**Work item:** As you reproduce every line below, keep it exactly as written and leave out the images.

**Data:**
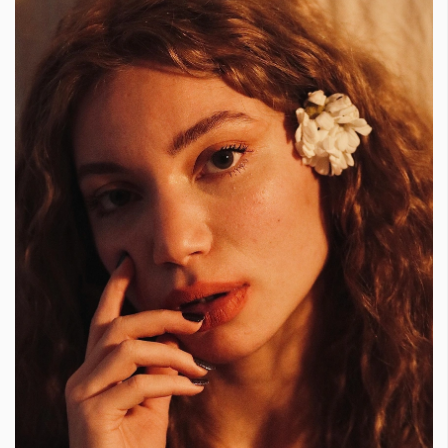
Красота
поверителност
Цветно
ModerenDom
Гурме
Пътувай
Wellness
СЛЕДВАЙТЕ НИ
Facebook
Instagram
Twitter
Pinterest
YouTube
Spotify
Soundcloud
Ако нашият сайт ви харесва, можете да се абонирате за
седмичния ни нюзлетър тук:
© 2026, HighViewArt | Всички права запазени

**Exercise answer:**
Красота
поверителност
Цветно
ModerenDom
Гурме
Пътувай
Wellness
СЛЕДВАЙТЕ НИ
Facebook
Instagram
Twitter
Pinterest
YouTube
Spotify
Soundcloud
Ако нашият сайт ви харесва, можете да се абонирате за
седмичния ни нюзлетър тук:
© 2026, HighViewArt | Всички права запазени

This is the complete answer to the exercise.